Results of pesticide residue sampling on commercial apples

Article on a pesticide residue on commercially grown Washington apples. Unless you believe in conspiracy theories, looks like pesticide levels are minimal at harvest time.

When I was clerking at the grocery store I got a lot of customers who were concerned about pesticide residues; sometimes, if they seemed up for it, I would invite them to invert the question:

Take a minute amount of an expensive, volatile and unstable chemical and spray it outside onto a plant and leave it there in the elements for several weeks, and then attempt to find a significant amount of the original chemical anywhere. There will be traces, and those traces will be pretty minimal.

That is not to say that pesticides and herbicides are never abused; I don’t doubt that they are, especially by backyard gardeners. But I will argue that it is not in the best interest of any serious grower to break the rules, and the rules are mostly pretty good. Yes, I have a bias that makes me distrust manufacturers and testing agencies, and I remain wary of systemics, but I doubt that by and large there are any significant chemical residues on most regulated fruit.
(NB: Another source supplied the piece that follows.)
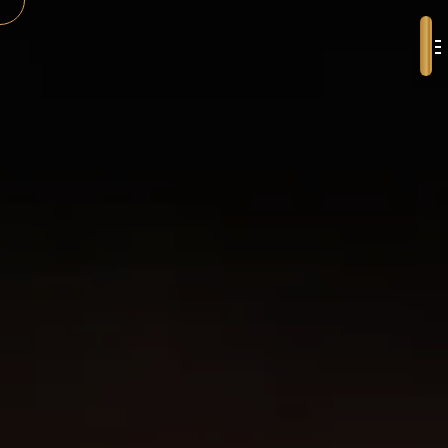
Panneau de gestion des cookies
I wonder if anybody has done an comprehensive study on retail produce people, who spend hours every day handling tons of fresh conventional produce? Might be instructive.

Why would these chemicals be any different from glyphosate, which can be detected even in the urine of the vast majority of Americans?

That’s a good question. I’ll guess at an answer, but can’t be definitive.

Glyphosate is an extremely broadly used chemical in and out of organised agriculture, and is probably encountered much more than agricultural insecticides; if I recall correctly it’s actually fairly stable until it comes in contact with soil bacteria, so it may be more persistent. It may that it’s so widely viewed as innocuous that it’s used somewhat cavalierly.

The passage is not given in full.